C’est vraiment un événement important pour la presse occidentale que la fin de la guerre sur le front de l’est et le retrait des Russes, devenus des traitres. En couverture, deux gardes rouges montent la garde devant la porte de Lenine qualifié de traître, à Petrograd.

A l’intérieur de la revue, de nombreuses photos sur la situation en Russie:

La queue devant une boutique pour se ravitailler à la soupe populaire. Le Miroir y voit un subterfuge des Bolcheviks pour s’attirer les faveurs du peuple.

Des meetings en plein air, au coeur de Petrograd où les leaders s’adressent au peuple.

Les gardes rouges en armes dans les rues et…

…une ambiance de guerre civile. L’instauration d’un régie socialiste en Russie est un événement considérable qui importera la vie politique de tous les pays du monde pour le reste du XXème siècle.

Une autre vue aérienne tout autant spectaculaire:

le bombardement de Reims avec la cathédrale vue des airs.

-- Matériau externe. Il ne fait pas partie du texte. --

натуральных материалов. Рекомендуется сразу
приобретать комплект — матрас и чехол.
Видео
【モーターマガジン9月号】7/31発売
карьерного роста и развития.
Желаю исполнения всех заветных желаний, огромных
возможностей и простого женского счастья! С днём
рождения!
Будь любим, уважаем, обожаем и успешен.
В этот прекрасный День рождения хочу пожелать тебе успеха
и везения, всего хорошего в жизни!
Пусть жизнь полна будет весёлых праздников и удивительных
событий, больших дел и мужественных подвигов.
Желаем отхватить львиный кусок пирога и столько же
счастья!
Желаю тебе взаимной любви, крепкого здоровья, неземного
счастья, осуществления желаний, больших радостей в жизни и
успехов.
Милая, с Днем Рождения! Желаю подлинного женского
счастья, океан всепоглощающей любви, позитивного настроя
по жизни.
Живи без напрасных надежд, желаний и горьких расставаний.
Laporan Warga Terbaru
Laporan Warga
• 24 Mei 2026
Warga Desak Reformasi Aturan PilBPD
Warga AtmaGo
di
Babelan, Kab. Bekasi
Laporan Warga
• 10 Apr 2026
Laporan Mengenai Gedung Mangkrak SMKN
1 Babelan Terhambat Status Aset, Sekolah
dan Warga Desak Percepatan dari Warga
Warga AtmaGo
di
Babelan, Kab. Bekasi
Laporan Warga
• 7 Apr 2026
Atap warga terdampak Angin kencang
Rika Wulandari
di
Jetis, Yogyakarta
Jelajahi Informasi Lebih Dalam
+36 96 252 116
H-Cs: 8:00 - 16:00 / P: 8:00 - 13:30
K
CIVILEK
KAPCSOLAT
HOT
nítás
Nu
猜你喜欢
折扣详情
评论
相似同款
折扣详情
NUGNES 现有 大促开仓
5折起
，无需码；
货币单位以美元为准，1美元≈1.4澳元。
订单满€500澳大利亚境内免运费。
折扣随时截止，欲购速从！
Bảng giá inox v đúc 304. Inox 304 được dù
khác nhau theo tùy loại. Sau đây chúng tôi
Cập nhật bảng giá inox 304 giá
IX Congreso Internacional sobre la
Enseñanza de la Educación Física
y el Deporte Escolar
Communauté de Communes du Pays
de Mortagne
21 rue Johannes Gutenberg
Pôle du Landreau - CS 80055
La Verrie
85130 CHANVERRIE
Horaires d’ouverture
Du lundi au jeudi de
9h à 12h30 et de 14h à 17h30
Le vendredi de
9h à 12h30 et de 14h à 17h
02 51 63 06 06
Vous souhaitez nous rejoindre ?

Le front d’Italie avec la ligne de défense fixée par l’état-major sur le Piave…

…où dans un secteur, de grosses pièces de marine ont été installées.

Sur un autre fleuve de Vénitie, l’Astico, des troupes françaises qui ont connu leurs premières victimes, montent au front.

En Palestine, les Anglais ont repoussé les Turcs.

De nombreux canons ont été repris à l’ennemi, des prisonniers ont été faits et des Anglais ont été blessés. La guerre en un mot !

Aux Etats-Unis, la machine de guerre tourne à plein régime.

On fabrique des casques par milliers…

…et des paires de bottes dans les mêmes quantités pour les Sammies.

Enfin fin de ce tour du monde, au Portugal,…

…le militaires ont renversé le pouvoir civil de Costa et exilé le président Machado. Dans la mouvance de la Révolution russe, les militaires portugais sont plutôt hostiles à la guerre et, sans se désengager totalement, n’enverront plus de renforts aux troupes déjà en France.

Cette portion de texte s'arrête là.